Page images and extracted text
*-*-*

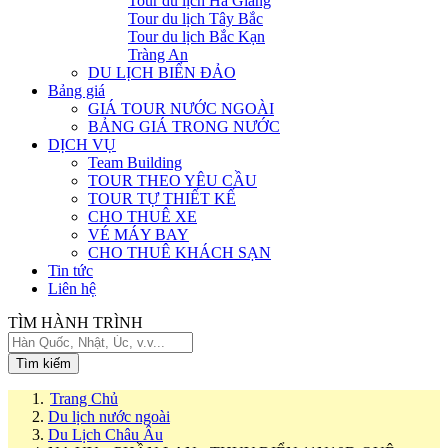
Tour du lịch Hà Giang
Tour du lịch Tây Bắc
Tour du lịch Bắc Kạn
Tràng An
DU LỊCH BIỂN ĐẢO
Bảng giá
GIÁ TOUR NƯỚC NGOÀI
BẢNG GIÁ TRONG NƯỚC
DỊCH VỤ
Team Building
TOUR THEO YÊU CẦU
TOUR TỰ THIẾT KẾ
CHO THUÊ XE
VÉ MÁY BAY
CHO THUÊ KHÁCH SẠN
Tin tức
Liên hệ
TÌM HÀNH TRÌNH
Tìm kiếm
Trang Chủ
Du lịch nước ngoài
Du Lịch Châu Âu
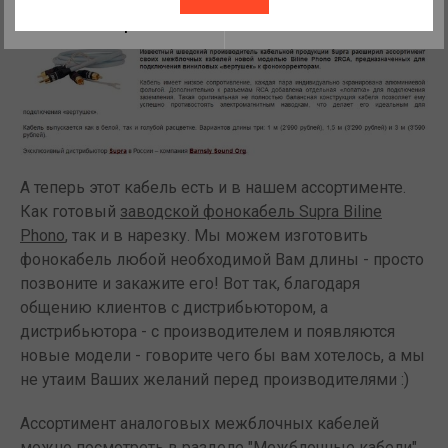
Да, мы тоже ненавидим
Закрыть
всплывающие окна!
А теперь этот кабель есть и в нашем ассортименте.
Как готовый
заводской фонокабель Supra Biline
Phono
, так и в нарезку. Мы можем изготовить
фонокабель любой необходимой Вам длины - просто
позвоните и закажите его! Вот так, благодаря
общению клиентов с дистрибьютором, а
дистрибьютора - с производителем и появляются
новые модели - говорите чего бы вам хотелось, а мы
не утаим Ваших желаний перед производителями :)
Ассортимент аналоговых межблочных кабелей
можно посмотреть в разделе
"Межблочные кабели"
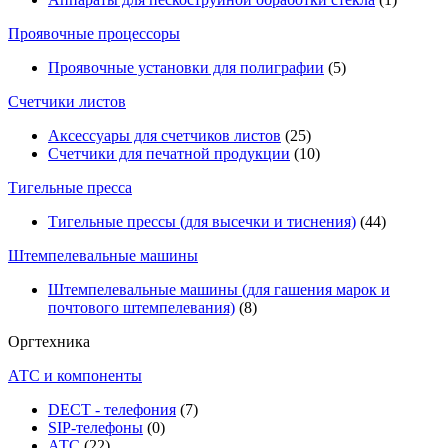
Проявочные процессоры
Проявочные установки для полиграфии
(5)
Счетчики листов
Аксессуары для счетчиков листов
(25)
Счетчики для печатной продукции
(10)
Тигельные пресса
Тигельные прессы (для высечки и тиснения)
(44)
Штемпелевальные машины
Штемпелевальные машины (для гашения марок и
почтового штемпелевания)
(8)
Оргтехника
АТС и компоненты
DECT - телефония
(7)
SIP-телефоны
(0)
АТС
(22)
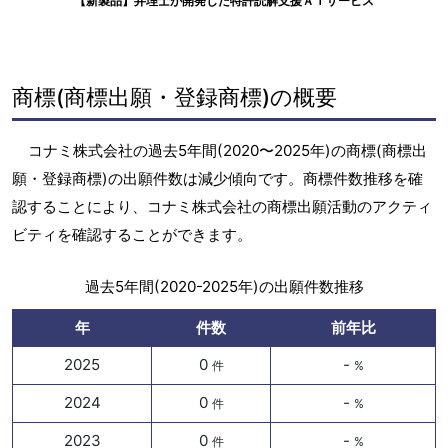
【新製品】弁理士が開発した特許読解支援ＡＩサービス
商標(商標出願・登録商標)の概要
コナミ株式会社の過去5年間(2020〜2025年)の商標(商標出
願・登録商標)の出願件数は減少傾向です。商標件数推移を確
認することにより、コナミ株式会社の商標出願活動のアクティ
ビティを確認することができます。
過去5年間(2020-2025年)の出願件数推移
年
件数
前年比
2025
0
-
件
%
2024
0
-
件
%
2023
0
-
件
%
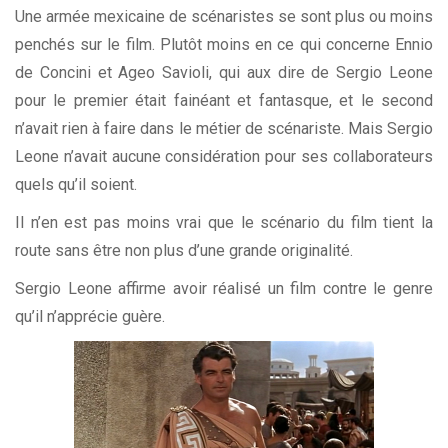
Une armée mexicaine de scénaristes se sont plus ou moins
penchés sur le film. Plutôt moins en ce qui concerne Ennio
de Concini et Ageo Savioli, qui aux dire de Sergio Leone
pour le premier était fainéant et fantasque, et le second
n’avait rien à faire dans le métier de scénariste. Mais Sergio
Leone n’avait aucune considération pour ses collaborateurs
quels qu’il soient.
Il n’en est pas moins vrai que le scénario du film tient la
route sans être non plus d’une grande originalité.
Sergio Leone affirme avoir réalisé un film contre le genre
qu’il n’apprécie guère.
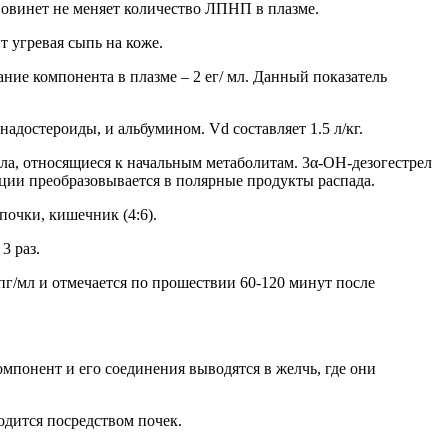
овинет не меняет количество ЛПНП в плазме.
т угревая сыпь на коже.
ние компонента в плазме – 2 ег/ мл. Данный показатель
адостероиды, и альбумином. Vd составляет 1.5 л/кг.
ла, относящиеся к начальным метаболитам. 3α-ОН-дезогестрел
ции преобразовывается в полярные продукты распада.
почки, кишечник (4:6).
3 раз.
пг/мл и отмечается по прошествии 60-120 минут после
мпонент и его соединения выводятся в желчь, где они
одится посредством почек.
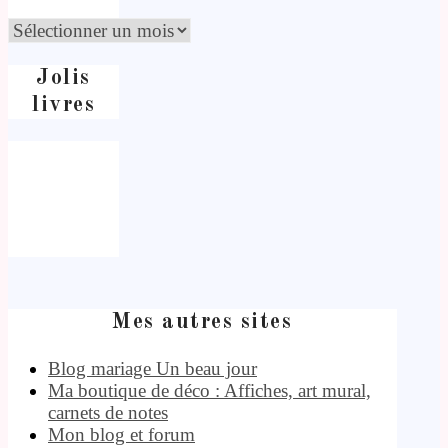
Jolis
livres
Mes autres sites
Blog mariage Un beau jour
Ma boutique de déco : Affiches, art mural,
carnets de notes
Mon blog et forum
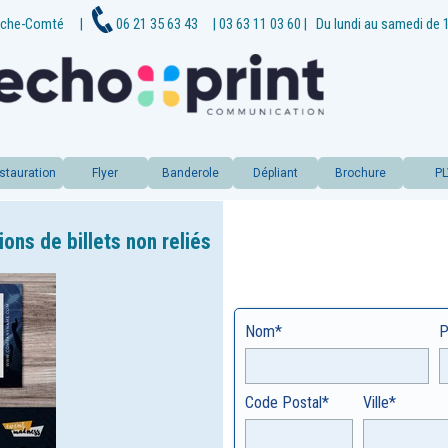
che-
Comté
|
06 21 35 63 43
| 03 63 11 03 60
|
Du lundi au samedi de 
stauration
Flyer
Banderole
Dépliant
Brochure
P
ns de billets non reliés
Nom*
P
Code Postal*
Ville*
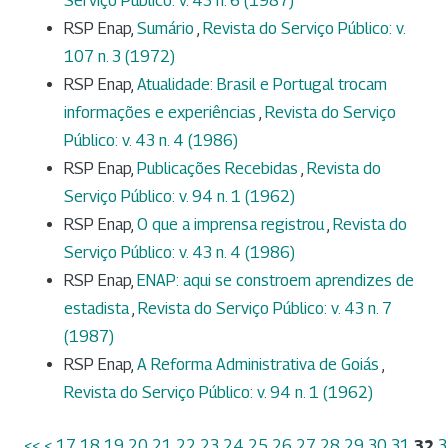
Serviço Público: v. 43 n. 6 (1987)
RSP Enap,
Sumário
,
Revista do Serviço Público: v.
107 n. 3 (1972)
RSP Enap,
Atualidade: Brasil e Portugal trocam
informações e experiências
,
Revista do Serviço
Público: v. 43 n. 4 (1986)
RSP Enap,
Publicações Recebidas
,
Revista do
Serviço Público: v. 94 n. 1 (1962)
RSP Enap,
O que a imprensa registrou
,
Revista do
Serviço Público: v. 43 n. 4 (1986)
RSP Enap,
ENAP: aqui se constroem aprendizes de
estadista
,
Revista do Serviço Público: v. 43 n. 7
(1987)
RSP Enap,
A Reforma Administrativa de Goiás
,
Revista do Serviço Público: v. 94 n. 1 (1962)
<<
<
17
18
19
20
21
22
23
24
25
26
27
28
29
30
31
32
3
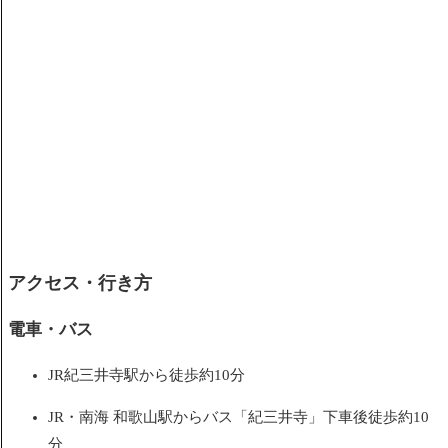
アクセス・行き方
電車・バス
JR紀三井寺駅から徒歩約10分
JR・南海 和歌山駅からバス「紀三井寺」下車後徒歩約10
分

*-*-*

## REQUIREMENT:
A faithful copy of all the data above is required, printed exactly and with no pictures.

## SOLUTION TO THE EXERCISE:
Tour du lịch Hà Giang
Tour du lịch Tây Bắc
Tour du lịch Bắc Kạn
Tràng An
DU LỊCH BIỂN ĐẢO
Bảng giá
GIÁ TOUR NƯỚC NGOÀI
BẢNG GIÁ TRONG NƯỚC
DỊCH VỤ
Team Building
TOUR THEO YÊU CẦU
TOUR TỰ THIẾT KẾ
CHO THUÊ XE
VÉ MÁY BAY
CHO THUÊ KHÁCH SẠN
Tin tức
Liên hệ
TÌM HÀNH TRÌNH
Tìm kiếm
Trang Chủ
Du lịch nước ngoài
Du Lịch Châu Âu
Да, мы тоже ненавидим
Закрыть
всплывающие окна!
А теперь этот кабель есть и в нашем ассортименте.
Как готовый
заводской фонокабель Supra Biline
Phono
, так и в нарезку. Мы можем изготовить
фонокабель любой необходимой Вам длины - просто
позвоните и закажите его! Вот так, благодаря
общению клиентов с дистрибьютором, а
дистрибьютора - с производителем и появляются
новые модели - говорите чего бы вам хотелось, а мы
не утаим Ваших желаний перед производителями :)
Ассортимент аналоговых межблочных кабелей
можно посмотреть в разделе
"Межблочные кабели"
Проявочные процессоры
Проявочные установки для полиграфии
(5)
Счетчики листов
Аксессуары для счетчиков листов
(25)
Счетчики для печатной продукции
(10)
Тигельные пресса
Тигельные прессы (для высечки и тиснения)
(44)
Штемпелевальные машины
Штемпелевальные машины (для гашения марок и
почтового штемпелевания)
(8)
Оргтехника
АТС и компоненты
DECT - телефония
(7)
SIP-телефоны
(0)
АТС
(22)
【新製品】弁理士が開発した特許読解支援ＡＩサービス
商標(商標出願・登録商標)の概要
コナミ株式会社の過去5年間(2020〜2025年)の商標(商標出
願・登録商標)の出願件数は減少傾向です。商標件数推移を確
認することにより、コナミ株式会社の商標出願活動のアクティ
ビティを確認することができます。
過去5年間(2020-2025年)の出願件数推移
年
件数
前年比
2025
0
-
件
%
2024
0
-
件
%
2023
0
-
件
%
Une armée mexicaine de scénaristes se sont plus ou moins
penchés sur le film. Plutôt moins en ce qui concerne Ennio
de Concini et Ageo Savioli, qui aux dire de Sergio Leone
pour le premier était fainéant et fantasque, et le second
n’avait rien à faire dans le métier de scénariste. Mais Sergio
Leone n’avait aucune considération pour ses collaborateurs
quels qu’il soient.
Il n’en est pas moins vrai que le scénario du film tient la
route sans être non plus d’une grande originalité.
Sergio Leone affirme avoir réalisé un film contre le genre
qu’il n’apprécie guère.
овинет не меняет количество ЛПНП в плазме.
т угревая сыпь на коже.
ние компонента в плазме – 2 ег/ мл. Данный показатель
адостероиды, и альбумином. Vd составляет 1.5 л/кг.
ла, относящиеся к начальным метаболитам. 3α-ОН-дезогестрел
ции преобразовывается в полярные продукты распада.
почки, кишечник (4:6).
3 раз.
пг/мл и отмечается по прошествии 60-120 минут после
мпонент и его соединения выводятся в желчь, где они
одится посредством почек.
Jolis
livres
Mes autres sites
Blog mariage Un beau jour
Ma boutique de déco : Affiches, art mural,
carnets de notes
Mon blog et forum
che-
Comté
|
06 21 35 63 43
| 03 63 11 03 60
|
Du lundi au samedi de 
stauration
Flyer
Banderole
Dépliant
Brochure
P
ns de billets non reliés
Nom*
P
Code Postal*
Ville*
Serviço Público: v. 43 n. 6 (1987)
RSP Enap,
Sumário
,
Revista do Serviço Público: v.
107 n. 3 (1972)
RSP Enap,
Atualidade: Brasil e Portugal trocam
informações e experiências
,
Revista do Serviço
Público: v. 43 n. 4 (1986)
RSP Enap,
Publicações Recebidas
,
Revista do
Serviço Público: v. 94 n. 1 (1962)
RSP Enap,
O que a imprensa registrou
,
Revista do
Serviço Público: v. 43 n. 4 (1986)
RSP Enap,
ENAP: aqui se constroem aprendizes de
estadista
,
Revista do Serviço Público: v. 43 n. 7
(1987)
RSP Enap,
A Reforma Administrativa de Goiás
,
Revista do Serviço Público: v. 94 n. 1 (1962)
<<
<
17
18
19
20
21
22
23
24
25
26
27
28
29
30
31
32
3
アクセス・行き方
電車・バス
JR紀三井寺駅から徒歩約10分
JR・南海 和歌山駅からバス「紀三井寺」下車後徒歩約10
分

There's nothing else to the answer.